All records below are to be set down precisely as written, excluding pictures.

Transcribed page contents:

'''

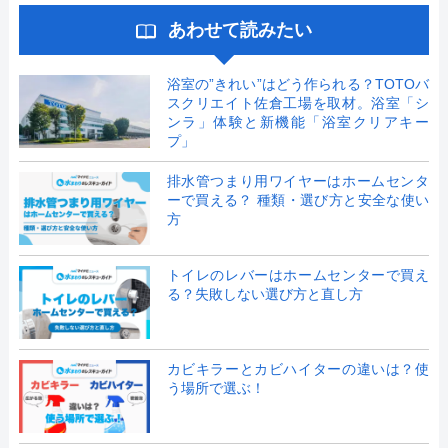
あわせて読みたい
浴室の”きれい”はどう作られる？TOTOバ
スクリエイト佐倉工場を取材。浴室「シ
ンラ」体験と新機能「浴室クリアキー
プ」
排水管つまり用ワイヤーはホームセンタ
ーで買える？ 種類・選び方と安全な使い
方
トイレのレバーはホームセンターで買え
る？失敗しない選び方と直し方
カビキラーとカビハイターの違いは？使
う場所で選ぶ！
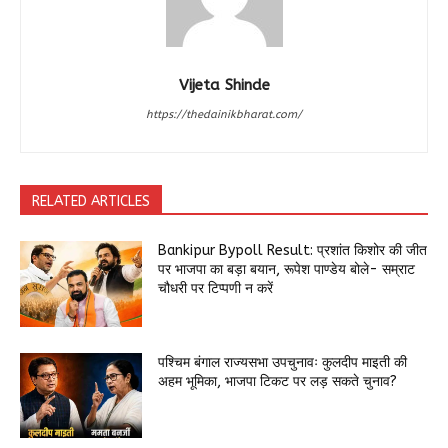
Vijeta Shinde
https://thedainikbharat.com/
RELATED ARTICLES
Bankipur Bypoll Result: प्रशांत किशोर की जीत
पर भाजपा का बड़ा बयान, रूपेश पाण्डेय बोले- सम्राट
चौधरी पर टिप्पणी न करें
पश्चिम बंगाल राज्यसभा उपचुनावः कुलदीप माइती की
अहम भूमिका, भाजपा टिकट पर लड़ सकते चुनाव?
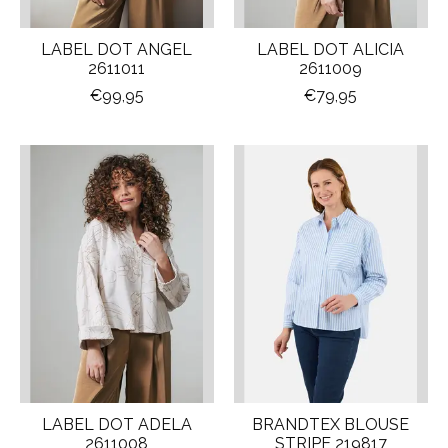
LABEL DOT ANGEL
LABEL DOT ALICIA
2611011
2611009
€99,95
€79,95
LABEL DOT ADELA
BRANDTEX BLOUSE
2611008
STRIPE 219817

'''

Answer box:
あわせて読みたい
浴室の”きれい”はどう作られる？TOTOバ
スクリエイト佐倉工場を取材。浴室「シ
ンラ」体験と新機能「浴室クリアキー
プ」
排水管つまり用ワイヤーはホームセンタ
ーで買える？ 種類・選び方と安全な使い
方
トイレのレバーはホームセンターで買え
る？失敗しない選び方と直し方
カビキラーとカビハイターの違いは？使
う場所で選ぶ！
Vijeta Shinde
https://thedainikbharat.com/
RELATED ARTICLES
Bankipur Bypoll Result: प्रशांत किशोर की जीत
पर भाजपा का बड़ा बयान, रूपेश पाण्डेय बोले- सम्राट
चौधरी पर टिप्पणी न करें
पश्चिम बंगाल राज्यसभा उपचुनावः कुलदीप माइती की
अहम भूमिका, भाजपा टिकट पर लड़ सकते चुनाव?
LABEL DOT ANGEL
LABEL DOT ALICIA
2611011
2611009
€99,95
€79,95
LABEL DOT ADELA
BRANDTEX BLOUSE
2611008
STRIPE 219817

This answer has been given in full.